Ven. Tathālokā has studied and trained with Indian, Korean, Thai, Sri Lankan and Burmese meditation teachers, including the Thai Forest Tradition of the most venerable Ajahn Mun Bhuridatta, and the Burmese Vipassana meditation masters Sayadaw U Pandita and Pa-Auk Sayadaw. Her practice and teaching are strongly influenced by the canonical Early Buddhist Suttas, together with the teachings and practices of Forest and Insight meditation traditions.

She has studied in South Korea, Thailand and other countries, and has taught around the world.
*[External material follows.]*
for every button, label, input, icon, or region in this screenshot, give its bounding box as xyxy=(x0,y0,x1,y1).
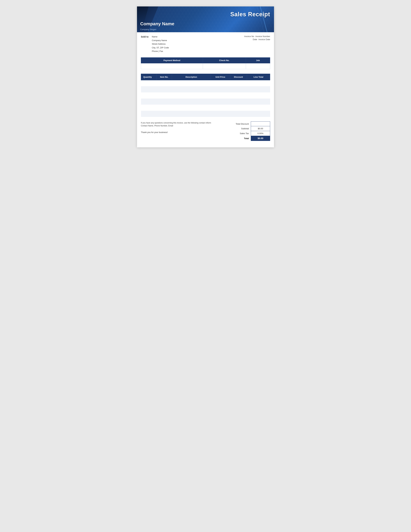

== Founding of the Dhammadharini Community ==
Venerable Tathālokā's mentor, Ajahn Maha Prasert of the Thai Forest Tradition, and many others encouraged her to open the first Theravada women's monastic residence in the Western United States. In 2005, with community support, she opened Dhammadharini Vihara in the Niles District of Fremont, California, United States, and served as Abbess.

She was honored with the 2006 Outstanding Women in Buddhism award, at the United Nations in Bangkok, Thailand. Venerable Tathālokā Theri was also a presenter at the International Congress on Buddhist Women's Role in the Sangha, in Hamburg, Germany, August 2007.